◆ Exercise details
Please restate the data word for word, in full.

◆ Working data
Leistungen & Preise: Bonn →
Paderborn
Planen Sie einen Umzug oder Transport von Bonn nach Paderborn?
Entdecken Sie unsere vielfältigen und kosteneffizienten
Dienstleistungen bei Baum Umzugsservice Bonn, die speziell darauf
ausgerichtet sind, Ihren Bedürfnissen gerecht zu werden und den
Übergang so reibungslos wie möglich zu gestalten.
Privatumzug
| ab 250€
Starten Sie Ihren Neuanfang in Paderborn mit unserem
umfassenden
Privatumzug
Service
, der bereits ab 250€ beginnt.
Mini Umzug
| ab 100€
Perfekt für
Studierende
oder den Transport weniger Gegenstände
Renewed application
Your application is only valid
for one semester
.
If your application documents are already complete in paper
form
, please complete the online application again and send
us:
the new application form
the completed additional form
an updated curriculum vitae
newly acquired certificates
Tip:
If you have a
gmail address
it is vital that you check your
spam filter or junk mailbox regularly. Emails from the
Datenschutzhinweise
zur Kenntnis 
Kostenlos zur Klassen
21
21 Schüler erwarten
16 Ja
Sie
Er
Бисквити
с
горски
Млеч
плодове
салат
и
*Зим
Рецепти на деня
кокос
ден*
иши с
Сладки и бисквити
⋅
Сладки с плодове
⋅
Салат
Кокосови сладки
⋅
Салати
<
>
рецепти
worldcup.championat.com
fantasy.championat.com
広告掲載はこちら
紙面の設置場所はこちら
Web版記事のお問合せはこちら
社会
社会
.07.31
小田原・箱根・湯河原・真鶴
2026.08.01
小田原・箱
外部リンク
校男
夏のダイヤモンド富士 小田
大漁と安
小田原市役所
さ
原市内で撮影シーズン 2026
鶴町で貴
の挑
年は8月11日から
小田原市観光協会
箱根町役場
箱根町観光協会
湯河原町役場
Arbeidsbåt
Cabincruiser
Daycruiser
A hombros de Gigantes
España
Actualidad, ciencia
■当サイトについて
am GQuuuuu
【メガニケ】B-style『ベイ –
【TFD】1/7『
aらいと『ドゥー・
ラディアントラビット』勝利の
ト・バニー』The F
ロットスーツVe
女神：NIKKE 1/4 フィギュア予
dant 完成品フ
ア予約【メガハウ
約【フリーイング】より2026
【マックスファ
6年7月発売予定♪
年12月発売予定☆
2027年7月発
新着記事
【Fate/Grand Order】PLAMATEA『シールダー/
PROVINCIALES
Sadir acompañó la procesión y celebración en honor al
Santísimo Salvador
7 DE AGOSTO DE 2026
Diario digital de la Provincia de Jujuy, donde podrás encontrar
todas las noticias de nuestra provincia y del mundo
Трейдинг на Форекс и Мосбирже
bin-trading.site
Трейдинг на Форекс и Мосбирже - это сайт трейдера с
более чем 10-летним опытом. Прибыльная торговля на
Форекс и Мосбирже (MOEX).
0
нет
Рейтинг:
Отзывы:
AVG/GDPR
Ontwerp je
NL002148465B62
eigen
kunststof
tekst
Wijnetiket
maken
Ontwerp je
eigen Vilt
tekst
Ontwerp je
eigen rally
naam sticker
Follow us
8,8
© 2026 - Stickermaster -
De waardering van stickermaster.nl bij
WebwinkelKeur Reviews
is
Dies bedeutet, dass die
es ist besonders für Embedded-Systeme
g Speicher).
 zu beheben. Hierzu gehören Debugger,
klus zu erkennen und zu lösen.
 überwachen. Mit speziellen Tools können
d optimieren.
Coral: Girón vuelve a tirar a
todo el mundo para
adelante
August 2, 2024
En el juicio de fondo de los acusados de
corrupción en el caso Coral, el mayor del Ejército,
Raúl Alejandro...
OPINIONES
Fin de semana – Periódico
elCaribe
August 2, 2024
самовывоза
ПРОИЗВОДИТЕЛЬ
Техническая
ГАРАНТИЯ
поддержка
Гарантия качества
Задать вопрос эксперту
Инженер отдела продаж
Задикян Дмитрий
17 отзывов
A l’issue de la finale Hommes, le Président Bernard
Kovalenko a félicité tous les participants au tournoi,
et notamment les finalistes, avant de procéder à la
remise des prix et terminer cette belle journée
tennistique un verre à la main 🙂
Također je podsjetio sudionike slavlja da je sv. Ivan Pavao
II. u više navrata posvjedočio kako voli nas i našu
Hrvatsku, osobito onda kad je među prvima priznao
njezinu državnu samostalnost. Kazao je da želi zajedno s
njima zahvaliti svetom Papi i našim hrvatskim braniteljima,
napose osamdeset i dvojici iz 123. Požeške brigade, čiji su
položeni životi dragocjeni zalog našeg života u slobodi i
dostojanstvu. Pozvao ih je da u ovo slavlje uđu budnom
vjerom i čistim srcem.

◆ Answer section
Leistungen & Preise: Bonn →
Paderborn
Planen Sie einen Umzug oder Transport von Bonn nach Paderborn?
Entdecken Sie unsere vielfältigen und kosteneffizienten
Dienstleistungen bei Baum Umzugsservice Bonn, die speziell darauf
ausgerichtet sind, Ihren Bedürfnissen gerecht zu werden und den
Übergang so reibungslos wie möglich zu gestalten.
Privatumzug
| ab 250€
Starten Sie Ihren Neuanfang in Paderborn mit unserem
umfassenden
Privatumzug
Service
, der bereits ab 250€ beginnt.
Mini Umzug
| ab 100€
Perfekt für
Studierende
oder den Transport weniger Gegenstände
Renewed application
Your application is only valid
for one semester
.
If your application documents are already complete in paper
form
, please complete the online application again and send
us:
the new application form
the completed additional form
an updated curriculum vitae
newly acquired certificates
Tip:
If you have a
gmail address
it is vital that you check your
spam filter or junk mailbox regularly. Emails from the
Datenschutzhinweise
zur Kenntnis 
Kostenlos zur Klassen
21
21 Schüler erwarten
16 Ja
Sie
Er
Бисквити
с
горски
Млеч
плодове
салат
и
*Зим
Рецепти на деня
кокос
ден*
иши с
Сладки и бисквити
⋅
Сладки с плодове
⋅
Салат
Кокосови сладки
⋅
Салати
<
>
рецепти
worldcup.championat.com
fantasy.championat.com
広告掲載はこちら
紙面の設置場所はこちら
Web版記事のお問合せはこちら
社会
社会
.07.31
小田原・箱根・湯河原・真鶴
2026.08.01
小田原・箱
外部リンク
校男
夏のダイヤモンド富士 小田
大漁と安
小田原市役所
さ
原市内で撮影シーズン 2026
鶴町で貴
の挑
年は8月11日から
小田原市観光協会
箱根町役場
箱根町観光協会
湯河原町役場
Arbeidsbåt
Cabincruiser
Daycruiser
A hombros de Gigantes
España
Actualidad, ciencia
■当サイトについて
am GQuuuuu
【メガニケ】B-style『ベイ –
【TFD】1/7『
aらいと『ドゥー・
ラディアントラビット』勝利の
ト・バニー』The F
ロットスーツVe
女神：NIKKE 1/4 フィギュア予
dant 完成品フ
ア予約【メガハウ
約【フリーイング】より2026
【マックスファ
6年7月発売予定♪
年12月発売予定☆
2027年7月発
新着記事
【Fate/Grand Order】PLAMATEA『シールダー/
PROVINCIALES
Sadir acompañó la procesión y celebración en honor al
Santísimo Salvador
7 DE AGOSTO DE 2026
Diario digital de la Provincia de Jujuy, donde podrás encontrar
todas las noticias de nuestra provincia y del mundo
Трейдинг на Форекс и Мосбирже
bin-trading.site
Трейдинг на Форекс и Мосбирже - это сайт трейдера с
более чем 10-летним опытом. Прибыльная торговля на
Форекс и Мосбирже (MOEX).
0
нет
Рейтинг:
Отзывы:
AVG/GDPR
Ontwerp je
NL002148465B62
eigen
kunststof
tekst
Wijnetiket
maken
Ontwerp je
eigen Vilt
tekst
Ontwerp je
eigen rally
naam sticker
Follow us
8,8
© 2026 - Stickermaster -
De waardering van stickermaster.nl bij
WebwinkelKeur Reviews
is
Dies bedeutet, dass die
es ist besonders für Embedded-Systeme
g Speicher).
 zu beheben. Hierzu gehören Debugger,
klus zu erkennen und zu lösen.
 überwachen. Mit speziellen Tools können
d optimieren.
Coral: Girón vuelve a tirar a
todo el mundo para
adelante
August 2, 2024
En el juicio de fondo de los acusados de
corrupción en el caso Coral, el mayor del Ejército,
Raúl Alejandro...
OPINIONES
Fin de semana – Periódico
elCaribe
August 2, 2024
самовывоза
ПРОИЗВОДИТЕЛЬ
Техническая
ГАРАНТИЯ
поддержка
Гарантия качества
Задать вопрос эксперту
Инженер отдела продаж
Задикян Дмитрий
17 отзывов
A l’issue de la finale Hommes, le Président Bernard
Kovalenko a félicité tous les participants au tournoi,
et notamment les finalistes, avant de procéder à la
remise des prix et terminer cette belle journée
tennistique un verre à la main 🙂
Također je podsjetio sudionike slavlja da je sv. Ivan Pavao
II. u više navrata posvjedočio kako voli nas i našu
Hrvatsku, osobito onda kad je među prvima priznao
njezinu državnu samostalnost. Kazao je da želi zajedno s
njima zahvaliti svetom Papi i našim hrvatskim braniteljima,
napose osamdeset i dvojici iz 123. Požeške brigade, čiji su
položeni životi dragocjeni zalog našeg života u slobodi i
dostojanstvu. Pozvao ih je da u ovo slavlje uđu budnom
vjerom i čistim srcem.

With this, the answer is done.